Unsupervised learning

In unsupervised learning, the task is to infer hidden structure from unlabeled data, comprised of training examples \(\{x_n\}\).

We demonstrate how to do this in Edward with an example. The script is available here.

Data

Use a simulated dataset of 2-dimensional datapoints \(\mathbf{x}_n\in\mathbb{R}^2\).

def build_toy_dataset(N):
  pi = np.array([0.4, 0.6])
  mus = [[1, 1], [-1, -1]]
  stds = [[0.1, 0.1], [0.1, 0.1]]
  x = np.zeros((N, 2), dtype=np.float32)
  for n in range(N):
    k = np.argmax(np.random.multinomial(1, pi))
    x[n, :] = np.random.multivariate_normal(mus[k], np.diag(stds[k]))

  return x

N = 500  # number of data points
D = 2  # dimensionality of data

x_train = build_toy_dataset(N)

We visualize the generated data points.

plt.scatter(x_train[:, 0], x_train[:, 1])
plt.axis([-3, 3, -3, 3])
plt.show()

image

Model

Posit the model as a mixture of Gaussians. For more details on the model, see the Mixture of Gaussians tutorial. We write it in collapsed form, marginalizing out the mixture assignments.

K = 2  # number of components

mu = Normal(mu=tf.zeros([K, D]), sigma=tf.ones([K, D]))
sigma = InverseGamma(alpha=tf.ones([K, D]), beta=tf.ones([K, D]))
cat = Categorical(logits=tf.zeros([N, K]))
components = [
    MultivariateNormalDiag(mu=tf.ones([N, 1]) * tf.gather(mu, k),
                           diag_stdev=tf.ones([N, 1]) * tf.gather(sigma, k))
    for k in range(K)]
x = Mixture(cat=cat, components=components)

Inference

Perform variational inference. The latent variables are the mixture probabilities, component means, and component variances. Define the variational model to be \[\begin{aligned} q(\mu, \sigma \;;\; \lambda) &= \prod_{k=1}^K \text{Normal}(\mu_k; \lambda_{\mu_k}) ~ \text{InverseGamma}(\sigma_k; \lambda_{\sigma_k}).\end{aligned}\] The model in Edward is

qmu = Normal(
    mu=tf.Variable(tf.random_normal([K, D])),
    sigma=tf.nn.softplus(tf.Variable(tf.zeros([K, D]))))
qsigma = InverseGamma(
    alpha=tf.nn.softplus(tf.Variable(tf.random_normal([K, D]))),
    beta=tf.nn.softplus(tf.Variable(tf.random_normal([K, D]))))

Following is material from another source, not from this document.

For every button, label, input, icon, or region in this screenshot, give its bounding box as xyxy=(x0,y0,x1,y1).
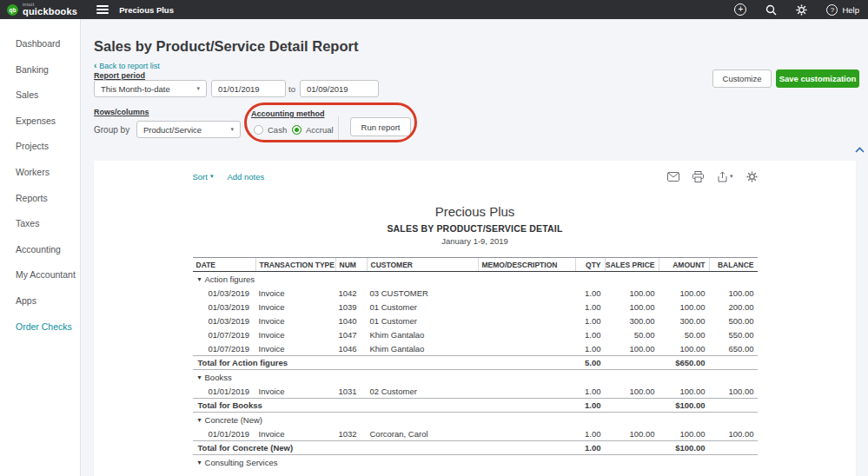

Run variational inference for 4000 iterations and 20 latent variable samples per iteration.

data = {x: x_train}
inference = ed.KLqp({pi: qpi, mu: qmu, sigma: qsigma}, data)
inference.run(n_iter=4000, n_samples=20)

In this case KLqp defaults to minimizing the \(\text{KL}(q\|p)\) divergence measure using the score function gradient. For more details on inference, see the \(\text{KL}(q\|p)\) tutorial.

Criticism

We visualize the predicted memberships of each data point. We pick the cluster assignment which produces the highest posterior predictive density for each data point.

To do this, we first draw a sample from the posterior and calculate a a K x N matrix of log-likelihoods, one for each cluster assignment \(k\) and data point \(\mathbf{x}_n\). We perform this averaged over 100 pwosterior samples.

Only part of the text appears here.